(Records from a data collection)

▬▬▬▬▬▬▬▬▬▬

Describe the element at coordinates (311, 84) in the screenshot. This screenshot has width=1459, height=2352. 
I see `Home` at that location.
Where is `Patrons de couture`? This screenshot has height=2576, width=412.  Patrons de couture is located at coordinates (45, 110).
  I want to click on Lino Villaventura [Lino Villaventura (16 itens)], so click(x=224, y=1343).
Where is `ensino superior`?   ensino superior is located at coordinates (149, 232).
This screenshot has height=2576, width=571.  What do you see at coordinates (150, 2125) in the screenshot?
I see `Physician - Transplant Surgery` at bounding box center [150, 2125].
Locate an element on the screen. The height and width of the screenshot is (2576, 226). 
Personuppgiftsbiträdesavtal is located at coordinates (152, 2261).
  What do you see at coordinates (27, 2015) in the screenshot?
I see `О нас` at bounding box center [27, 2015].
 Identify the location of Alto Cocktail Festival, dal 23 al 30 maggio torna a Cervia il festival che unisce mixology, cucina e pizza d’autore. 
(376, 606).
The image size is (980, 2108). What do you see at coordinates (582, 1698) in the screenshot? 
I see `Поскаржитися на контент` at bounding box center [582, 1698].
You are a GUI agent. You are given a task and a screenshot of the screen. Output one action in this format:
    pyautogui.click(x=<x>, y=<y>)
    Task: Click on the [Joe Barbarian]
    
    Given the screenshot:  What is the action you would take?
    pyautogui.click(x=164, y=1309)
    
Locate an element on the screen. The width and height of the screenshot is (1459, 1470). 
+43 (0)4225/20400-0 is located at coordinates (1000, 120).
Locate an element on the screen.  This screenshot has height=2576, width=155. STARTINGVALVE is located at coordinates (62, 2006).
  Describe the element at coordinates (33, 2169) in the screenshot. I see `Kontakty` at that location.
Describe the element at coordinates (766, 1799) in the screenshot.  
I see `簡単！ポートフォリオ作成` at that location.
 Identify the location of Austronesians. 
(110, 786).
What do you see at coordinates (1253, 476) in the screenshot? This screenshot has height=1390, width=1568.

▬▬▬▬▬▬▬▬▬▬

Instructions for the task - Write out each line exactly, starting with the line that contains "Describe the element at coordinates (766, 1799)" and stopping after the last line of the data.

Exercise solution -
Describe the element at coordinates (766, 1799) in the screenshot.  
I see `簡単！ポートフォリオ作成` at that location.
 Identify the location of Austronesians. 
(110, 786).
What do you see at coordinates (1253, 476) in the screenshot? This screenshot has height=1390, width=1568.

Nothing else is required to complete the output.